▶ ABOUT THIS EXERCISE
Within the records below, find each line with the word "description" and copy it out.

▶ SUPPLIED DATA
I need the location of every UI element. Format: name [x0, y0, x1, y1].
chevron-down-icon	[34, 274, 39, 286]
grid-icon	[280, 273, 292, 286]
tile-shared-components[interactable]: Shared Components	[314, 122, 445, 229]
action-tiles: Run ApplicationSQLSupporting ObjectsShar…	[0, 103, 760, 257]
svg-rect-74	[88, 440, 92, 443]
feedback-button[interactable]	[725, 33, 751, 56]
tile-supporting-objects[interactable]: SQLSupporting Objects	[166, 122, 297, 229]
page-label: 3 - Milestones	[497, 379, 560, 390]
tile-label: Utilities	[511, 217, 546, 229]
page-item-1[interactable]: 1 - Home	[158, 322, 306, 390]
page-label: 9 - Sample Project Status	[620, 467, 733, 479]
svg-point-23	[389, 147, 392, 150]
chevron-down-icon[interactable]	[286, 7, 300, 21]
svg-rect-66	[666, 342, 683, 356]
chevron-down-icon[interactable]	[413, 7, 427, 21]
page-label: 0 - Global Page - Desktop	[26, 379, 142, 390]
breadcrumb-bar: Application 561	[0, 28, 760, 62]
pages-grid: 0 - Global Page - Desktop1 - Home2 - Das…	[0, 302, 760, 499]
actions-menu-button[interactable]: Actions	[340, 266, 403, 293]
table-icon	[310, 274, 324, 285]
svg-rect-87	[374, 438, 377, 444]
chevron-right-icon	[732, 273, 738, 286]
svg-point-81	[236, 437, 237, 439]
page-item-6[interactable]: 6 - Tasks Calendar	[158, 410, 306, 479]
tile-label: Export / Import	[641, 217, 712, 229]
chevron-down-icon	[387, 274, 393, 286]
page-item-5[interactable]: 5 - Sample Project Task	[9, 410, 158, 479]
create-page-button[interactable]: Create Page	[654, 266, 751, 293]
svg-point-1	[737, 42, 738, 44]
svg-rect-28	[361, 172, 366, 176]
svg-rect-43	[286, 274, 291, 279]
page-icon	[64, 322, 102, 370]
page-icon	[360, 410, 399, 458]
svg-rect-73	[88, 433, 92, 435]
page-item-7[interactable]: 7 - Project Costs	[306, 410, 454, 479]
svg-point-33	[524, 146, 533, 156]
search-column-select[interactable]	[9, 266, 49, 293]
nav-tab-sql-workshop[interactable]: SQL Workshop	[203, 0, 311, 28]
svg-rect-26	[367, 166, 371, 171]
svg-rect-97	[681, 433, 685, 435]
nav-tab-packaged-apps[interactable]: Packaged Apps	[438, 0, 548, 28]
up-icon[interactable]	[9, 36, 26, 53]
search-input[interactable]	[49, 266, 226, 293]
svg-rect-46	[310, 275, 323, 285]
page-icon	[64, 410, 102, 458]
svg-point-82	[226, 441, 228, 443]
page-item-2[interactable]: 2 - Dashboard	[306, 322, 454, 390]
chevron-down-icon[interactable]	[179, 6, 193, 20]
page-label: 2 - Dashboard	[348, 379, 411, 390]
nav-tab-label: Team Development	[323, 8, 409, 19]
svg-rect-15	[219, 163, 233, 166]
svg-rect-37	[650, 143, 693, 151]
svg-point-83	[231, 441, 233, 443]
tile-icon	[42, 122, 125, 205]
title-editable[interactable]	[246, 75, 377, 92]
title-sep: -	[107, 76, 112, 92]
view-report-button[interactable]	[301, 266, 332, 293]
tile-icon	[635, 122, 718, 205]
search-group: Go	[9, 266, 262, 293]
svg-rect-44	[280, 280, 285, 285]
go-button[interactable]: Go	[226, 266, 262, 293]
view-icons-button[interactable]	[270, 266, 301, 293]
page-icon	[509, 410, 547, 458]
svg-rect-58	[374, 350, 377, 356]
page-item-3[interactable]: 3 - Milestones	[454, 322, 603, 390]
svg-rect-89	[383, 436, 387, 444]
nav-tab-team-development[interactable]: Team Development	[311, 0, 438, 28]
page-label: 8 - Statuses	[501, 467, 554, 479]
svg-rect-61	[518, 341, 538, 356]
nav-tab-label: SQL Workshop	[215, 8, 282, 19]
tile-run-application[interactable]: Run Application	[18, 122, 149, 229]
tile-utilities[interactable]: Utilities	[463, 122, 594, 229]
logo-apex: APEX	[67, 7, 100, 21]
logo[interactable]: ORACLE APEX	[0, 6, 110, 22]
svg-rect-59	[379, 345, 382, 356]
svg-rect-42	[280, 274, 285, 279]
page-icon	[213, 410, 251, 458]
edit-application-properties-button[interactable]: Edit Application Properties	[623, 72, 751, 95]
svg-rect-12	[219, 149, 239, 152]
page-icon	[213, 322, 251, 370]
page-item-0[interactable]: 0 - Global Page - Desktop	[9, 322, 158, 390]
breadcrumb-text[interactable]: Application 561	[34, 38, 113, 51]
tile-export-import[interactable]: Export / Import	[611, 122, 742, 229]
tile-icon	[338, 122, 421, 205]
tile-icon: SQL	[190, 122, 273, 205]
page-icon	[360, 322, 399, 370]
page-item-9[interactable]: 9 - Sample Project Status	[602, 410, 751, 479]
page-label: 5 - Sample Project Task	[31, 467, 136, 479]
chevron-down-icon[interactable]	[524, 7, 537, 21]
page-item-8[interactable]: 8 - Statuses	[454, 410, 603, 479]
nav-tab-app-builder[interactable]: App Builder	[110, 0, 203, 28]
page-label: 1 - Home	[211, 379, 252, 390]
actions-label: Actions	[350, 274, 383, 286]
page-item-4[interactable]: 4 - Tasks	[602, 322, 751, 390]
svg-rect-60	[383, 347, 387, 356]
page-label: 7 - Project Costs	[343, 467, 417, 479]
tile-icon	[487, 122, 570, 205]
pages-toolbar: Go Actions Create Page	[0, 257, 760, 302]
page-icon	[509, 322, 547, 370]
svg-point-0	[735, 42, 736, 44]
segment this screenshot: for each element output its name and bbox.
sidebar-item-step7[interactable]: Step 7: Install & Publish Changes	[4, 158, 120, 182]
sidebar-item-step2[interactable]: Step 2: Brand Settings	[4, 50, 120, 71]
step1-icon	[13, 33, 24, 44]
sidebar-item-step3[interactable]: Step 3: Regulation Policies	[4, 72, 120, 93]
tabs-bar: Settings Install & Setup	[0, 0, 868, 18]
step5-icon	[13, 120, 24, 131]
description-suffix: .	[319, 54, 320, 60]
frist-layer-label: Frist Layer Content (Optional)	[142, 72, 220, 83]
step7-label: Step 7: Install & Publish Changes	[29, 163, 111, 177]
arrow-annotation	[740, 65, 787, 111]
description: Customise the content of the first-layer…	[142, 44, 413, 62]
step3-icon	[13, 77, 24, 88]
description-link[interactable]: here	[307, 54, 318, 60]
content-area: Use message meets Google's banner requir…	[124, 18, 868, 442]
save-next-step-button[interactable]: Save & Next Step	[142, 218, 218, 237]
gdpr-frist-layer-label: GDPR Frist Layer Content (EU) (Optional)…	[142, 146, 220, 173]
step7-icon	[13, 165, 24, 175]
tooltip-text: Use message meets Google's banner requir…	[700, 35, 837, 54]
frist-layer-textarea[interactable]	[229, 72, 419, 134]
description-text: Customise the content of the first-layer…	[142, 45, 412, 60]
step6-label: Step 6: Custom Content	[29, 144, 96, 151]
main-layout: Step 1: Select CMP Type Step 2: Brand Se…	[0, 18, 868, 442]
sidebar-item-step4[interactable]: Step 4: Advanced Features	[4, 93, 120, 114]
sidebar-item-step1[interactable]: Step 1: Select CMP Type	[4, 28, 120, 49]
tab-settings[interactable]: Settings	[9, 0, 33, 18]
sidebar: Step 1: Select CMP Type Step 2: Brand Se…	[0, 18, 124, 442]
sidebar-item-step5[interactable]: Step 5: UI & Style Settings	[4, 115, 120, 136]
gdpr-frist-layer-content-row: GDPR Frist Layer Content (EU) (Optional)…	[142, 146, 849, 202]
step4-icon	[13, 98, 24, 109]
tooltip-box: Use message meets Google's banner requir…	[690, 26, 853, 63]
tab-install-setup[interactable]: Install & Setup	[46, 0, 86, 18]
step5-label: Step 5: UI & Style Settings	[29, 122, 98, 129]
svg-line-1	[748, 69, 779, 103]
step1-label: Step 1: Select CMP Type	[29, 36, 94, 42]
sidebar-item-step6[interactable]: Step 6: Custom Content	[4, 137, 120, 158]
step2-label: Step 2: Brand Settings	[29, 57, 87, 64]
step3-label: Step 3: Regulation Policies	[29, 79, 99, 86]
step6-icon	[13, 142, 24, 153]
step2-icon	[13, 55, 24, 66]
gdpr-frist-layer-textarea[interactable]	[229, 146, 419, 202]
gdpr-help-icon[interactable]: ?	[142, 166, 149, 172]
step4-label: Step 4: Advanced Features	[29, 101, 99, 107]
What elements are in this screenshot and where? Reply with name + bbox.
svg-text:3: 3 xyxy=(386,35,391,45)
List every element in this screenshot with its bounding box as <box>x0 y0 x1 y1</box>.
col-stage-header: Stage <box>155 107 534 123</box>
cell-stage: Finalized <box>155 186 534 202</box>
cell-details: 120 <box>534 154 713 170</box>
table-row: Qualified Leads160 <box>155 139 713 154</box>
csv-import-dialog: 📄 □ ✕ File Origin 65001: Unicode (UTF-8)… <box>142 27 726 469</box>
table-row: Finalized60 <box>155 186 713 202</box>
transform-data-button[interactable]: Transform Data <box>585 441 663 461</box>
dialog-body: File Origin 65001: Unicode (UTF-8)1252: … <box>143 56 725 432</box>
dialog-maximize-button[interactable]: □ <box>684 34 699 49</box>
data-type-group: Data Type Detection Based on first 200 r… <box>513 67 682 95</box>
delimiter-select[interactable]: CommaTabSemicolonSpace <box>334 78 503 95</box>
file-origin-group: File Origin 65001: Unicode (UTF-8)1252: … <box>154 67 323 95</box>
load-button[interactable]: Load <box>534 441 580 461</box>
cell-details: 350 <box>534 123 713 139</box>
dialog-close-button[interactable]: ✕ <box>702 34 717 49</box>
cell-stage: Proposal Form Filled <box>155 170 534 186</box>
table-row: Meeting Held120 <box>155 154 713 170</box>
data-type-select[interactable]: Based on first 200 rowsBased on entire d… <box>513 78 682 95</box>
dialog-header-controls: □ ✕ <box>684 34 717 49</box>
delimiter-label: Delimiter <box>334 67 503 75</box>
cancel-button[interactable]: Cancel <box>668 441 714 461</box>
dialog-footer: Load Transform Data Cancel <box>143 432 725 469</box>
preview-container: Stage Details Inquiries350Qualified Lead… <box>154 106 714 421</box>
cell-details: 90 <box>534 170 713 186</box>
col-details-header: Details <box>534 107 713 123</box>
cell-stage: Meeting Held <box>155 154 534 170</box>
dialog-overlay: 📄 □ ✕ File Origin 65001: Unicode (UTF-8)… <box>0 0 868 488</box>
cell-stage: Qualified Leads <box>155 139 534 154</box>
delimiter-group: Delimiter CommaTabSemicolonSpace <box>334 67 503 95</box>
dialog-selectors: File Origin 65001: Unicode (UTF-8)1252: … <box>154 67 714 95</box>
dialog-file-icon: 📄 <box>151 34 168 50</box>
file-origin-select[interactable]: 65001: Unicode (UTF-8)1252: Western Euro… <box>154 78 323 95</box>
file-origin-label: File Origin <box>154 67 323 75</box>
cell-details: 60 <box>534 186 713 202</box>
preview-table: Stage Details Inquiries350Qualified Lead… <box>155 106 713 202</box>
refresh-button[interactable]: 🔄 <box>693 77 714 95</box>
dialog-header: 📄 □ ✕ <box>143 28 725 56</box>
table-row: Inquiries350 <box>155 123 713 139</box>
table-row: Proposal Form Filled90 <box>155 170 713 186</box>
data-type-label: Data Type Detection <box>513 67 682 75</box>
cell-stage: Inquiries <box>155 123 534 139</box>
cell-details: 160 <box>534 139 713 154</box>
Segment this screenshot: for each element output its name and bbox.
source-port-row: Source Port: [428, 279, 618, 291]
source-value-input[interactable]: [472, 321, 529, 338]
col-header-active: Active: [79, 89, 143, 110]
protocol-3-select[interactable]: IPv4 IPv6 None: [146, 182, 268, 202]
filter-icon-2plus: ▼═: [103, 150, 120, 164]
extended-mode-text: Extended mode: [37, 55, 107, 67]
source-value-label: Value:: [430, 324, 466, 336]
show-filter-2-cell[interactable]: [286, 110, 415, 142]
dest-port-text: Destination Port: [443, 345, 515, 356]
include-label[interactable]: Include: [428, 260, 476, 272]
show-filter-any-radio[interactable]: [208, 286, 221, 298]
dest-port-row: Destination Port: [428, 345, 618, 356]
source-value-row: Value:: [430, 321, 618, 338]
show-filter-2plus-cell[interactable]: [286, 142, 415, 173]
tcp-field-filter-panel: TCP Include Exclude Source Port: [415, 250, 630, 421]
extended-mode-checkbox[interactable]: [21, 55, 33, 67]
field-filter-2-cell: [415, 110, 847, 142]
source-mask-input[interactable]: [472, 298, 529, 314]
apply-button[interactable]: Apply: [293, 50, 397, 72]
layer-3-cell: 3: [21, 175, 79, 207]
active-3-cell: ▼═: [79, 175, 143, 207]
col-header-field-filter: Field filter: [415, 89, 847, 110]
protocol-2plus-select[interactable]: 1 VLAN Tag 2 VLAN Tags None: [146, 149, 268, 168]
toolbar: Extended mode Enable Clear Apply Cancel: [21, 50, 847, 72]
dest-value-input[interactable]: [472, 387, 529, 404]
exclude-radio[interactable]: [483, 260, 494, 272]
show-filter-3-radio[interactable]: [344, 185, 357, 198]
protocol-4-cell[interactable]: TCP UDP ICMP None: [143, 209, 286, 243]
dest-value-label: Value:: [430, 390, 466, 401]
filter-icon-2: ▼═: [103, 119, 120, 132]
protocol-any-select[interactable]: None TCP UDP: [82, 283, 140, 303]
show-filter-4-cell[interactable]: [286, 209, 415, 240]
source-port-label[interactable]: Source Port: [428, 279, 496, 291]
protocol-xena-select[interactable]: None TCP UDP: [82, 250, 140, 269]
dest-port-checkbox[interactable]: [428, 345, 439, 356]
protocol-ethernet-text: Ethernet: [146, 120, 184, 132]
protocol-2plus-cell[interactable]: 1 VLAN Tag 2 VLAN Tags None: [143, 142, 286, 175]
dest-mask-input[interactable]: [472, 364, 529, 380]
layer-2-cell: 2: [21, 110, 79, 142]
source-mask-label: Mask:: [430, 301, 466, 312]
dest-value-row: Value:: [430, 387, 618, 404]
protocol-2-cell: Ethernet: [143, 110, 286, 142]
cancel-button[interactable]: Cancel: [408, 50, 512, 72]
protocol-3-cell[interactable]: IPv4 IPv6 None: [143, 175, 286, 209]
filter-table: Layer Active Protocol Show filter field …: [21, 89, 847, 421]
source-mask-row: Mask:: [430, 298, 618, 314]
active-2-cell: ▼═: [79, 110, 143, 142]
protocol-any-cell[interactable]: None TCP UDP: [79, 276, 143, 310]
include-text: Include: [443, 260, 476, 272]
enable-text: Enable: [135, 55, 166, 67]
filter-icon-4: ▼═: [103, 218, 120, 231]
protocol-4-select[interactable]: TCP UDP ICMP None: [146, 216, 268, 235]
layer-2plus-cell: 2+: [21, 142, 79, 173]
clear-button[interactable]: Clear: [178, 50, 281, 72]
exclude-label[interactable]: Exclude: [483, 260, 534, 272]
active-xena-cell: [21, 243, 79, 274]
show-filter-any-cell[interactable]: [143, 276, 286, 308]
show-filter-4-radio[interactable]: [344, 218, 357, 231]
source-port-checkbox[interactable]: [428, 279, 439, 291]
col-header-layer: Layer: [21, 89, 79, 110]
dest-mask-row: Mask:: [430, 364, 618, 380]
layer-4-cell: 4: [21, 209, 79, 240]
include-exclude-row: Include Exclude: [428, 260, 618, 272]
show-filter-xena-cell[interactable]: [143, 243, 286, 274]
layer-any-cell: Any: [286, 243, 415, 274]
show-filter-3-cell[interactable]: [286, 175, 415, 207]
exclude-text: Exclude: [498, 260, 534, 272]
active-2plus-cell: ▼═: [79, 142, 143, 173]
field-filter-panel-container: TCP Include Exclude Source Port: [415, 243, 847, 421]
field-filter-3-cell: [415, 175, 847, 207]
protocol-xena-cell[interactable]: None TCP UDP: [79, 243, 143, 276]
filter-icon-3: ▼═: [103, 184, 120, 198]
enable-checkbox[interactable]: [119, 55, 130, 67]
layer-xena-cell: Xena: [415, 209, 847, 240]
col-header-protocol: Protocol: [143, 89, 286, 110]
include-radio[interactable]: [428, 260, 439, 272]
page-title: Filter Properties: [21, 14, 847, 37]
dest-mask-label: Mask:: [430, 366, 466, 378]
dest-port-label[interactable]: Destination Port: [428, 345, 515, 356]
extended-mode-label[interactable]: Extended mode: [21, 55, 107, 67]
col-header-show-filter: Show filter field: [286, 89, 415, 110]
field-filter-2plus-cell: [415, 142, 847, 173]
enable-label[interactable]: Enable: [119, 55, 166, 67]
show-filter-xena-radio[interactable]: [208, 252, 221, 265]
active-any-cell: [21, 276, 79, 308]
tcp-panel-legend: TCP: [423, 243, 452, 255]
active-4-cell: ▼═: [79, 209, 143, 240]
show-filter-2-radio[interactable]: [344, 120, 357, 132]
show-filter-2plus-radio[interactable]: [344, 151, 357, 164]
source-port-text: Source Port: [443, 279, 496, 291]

▶ RESPONSE TO THE TASK
description-suffix: .	[319, 54, 320, 60]
description: Customise the content of the first-layer…	[142, 44, 413, 62]
description-link[interactable]: here	[307, 54, 318, 60]
description-text: Customise the content of the first-layer…	[142, 45, 412, 60]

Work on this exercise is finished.